(Transcribed page contents)
**********
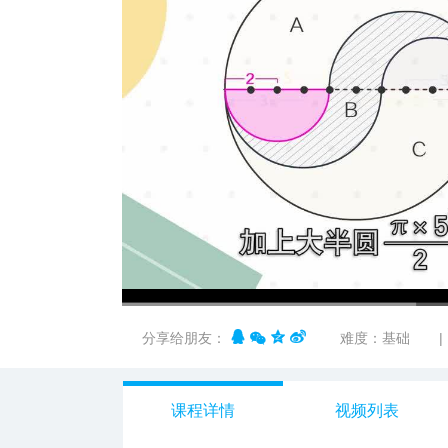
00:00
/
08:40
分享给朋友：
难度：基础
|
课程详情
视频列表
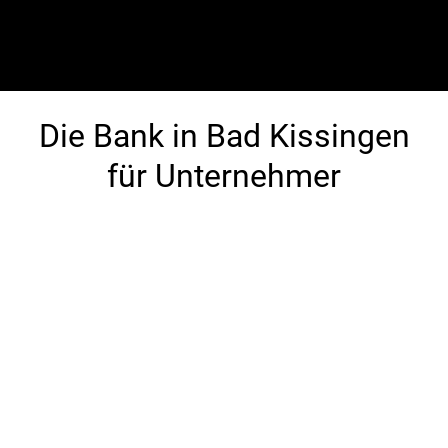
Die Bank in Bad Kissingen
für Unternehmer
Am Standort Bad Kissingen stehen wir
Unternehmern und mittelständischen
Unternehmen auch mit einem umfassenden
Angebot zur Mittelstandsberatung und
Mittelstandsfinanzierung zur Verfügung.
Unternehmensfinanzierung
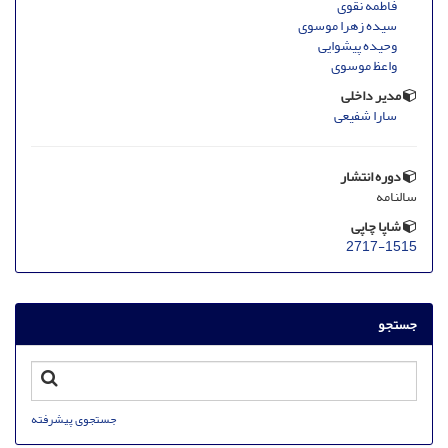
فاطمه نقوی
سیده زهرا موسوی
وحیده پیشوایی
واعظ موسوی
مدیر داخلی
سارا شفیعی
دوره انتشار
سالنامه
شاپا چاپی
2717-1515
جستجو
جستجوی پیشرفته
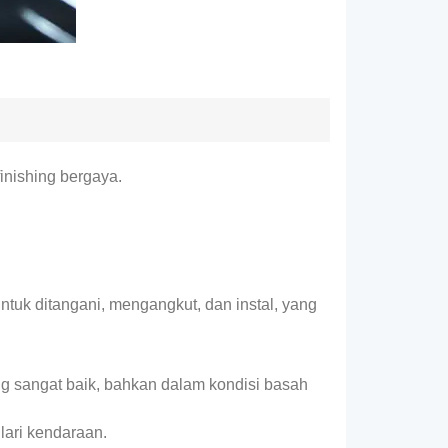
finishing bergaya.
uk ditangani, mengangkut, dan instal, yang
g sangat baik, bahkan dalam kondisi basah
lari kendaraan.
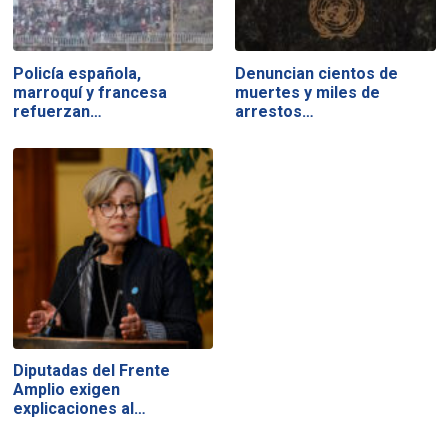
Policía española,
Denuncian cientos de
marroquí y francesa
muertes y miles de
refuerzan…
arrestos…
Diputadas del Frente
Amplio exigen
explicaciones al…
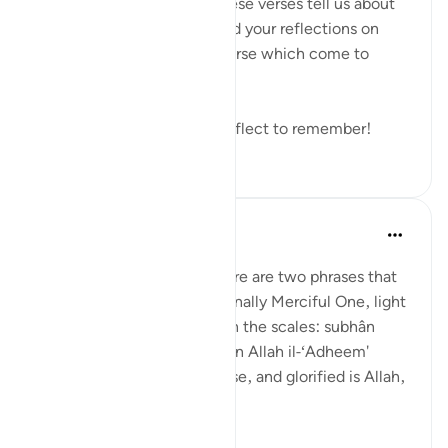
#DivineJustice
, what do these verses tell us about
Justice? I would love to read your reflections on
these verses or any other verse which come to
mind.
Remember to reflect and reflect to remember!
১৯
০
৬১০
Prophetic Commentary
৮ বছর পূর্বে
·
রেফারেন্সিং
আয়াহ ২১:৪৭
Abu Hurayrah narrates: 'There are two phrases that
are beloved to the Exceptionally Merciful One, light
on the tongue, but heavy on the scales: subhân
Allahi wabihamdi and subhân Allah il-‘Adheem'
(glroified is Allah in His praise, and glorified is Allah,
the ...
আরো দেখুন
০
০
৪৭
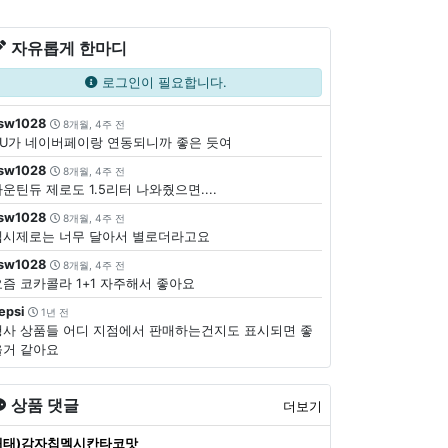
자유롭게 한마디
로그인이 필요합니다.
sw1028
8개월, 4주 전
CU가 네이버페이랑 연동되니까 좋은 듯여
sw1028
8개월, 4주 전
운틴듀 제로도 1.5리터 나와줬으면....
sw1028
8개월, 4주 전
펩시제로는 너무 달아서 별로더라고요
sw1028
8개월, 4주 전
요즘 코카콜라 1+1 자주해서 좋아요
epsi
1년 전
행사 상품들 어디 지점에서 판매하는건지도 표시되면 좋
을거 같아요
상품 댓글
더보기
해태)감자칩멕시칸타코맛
**********
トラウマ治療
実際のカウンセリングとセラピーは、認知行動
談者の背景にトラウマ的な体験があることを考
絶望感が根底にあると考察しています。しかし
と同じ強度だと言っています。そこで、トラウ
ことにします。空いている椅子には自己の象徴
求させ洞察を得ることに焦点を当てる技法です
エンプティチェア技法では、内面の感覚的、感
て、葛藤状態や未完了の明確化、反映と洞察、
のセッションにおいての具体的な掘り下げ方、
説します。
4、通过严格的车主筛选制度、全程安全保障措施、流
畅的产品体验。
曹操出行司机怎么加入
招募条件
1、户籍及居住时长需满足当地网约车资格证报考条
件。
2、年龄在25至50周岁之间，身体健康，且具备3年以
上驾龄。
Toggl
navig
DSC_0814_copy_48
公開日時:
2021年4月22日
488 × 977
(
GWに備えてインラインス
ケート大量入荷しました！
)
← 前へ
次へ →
**********
▶ [Aim of the task]:
Search the entries for the word "these" and copy every line that holds it.

▶ [Task response]:
, what do these verses tell us about
these verses or any other verse which come to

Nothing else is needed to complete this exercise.